**TASK BRIEF:** When you reach the line in the listing below that contains "размер выплат и общий характер игры.", begin returning lines exactly as written, and stop after the line that contains "Бесплатная диагностика за 30 мин.". Return no other lines.

**DATA RECORDS:**
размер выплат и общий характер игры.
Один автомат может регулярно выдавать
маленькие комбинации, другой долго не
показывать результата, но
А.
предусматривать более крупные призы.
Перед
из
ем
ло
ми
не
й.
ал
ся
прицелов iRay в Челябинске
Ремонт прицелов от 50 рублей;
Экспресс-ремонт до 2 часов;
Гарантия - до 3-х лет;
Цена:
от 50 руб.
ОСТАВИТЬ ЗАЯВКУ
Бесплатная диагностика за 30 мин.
...
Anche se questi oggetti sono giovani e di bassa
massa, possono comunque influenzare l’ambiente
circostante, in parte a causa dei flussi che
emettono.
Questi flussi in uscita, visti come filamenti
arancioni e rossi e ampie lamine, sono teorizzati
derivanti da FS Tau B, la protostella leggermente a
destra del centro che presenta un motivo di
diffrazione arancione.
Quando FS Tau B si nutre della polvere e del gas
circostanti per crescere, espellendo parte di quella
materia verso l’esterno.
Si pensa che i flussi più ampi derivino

**EXERCISE ANSWER:**
размер выплат и общий характер игры.
Один автомат может регулярно выдавать
маленькие комбинации, другой долго не
показывать результата, но
А.
предусматривать более крупные призы.
Перед
из
ем
ло
ми
не
й.
ал
ся
прицелов iRay в Челябинске
Ремонт прицелов от 50 рублей;
Экспресс-ремонт до 2 часов;
Гарантия - до 3-х лет;
Цена:
от 50 руб.
ОСТАВИТЬ ЗАЯВКУ
Бесплатная диагностика за 30 мин.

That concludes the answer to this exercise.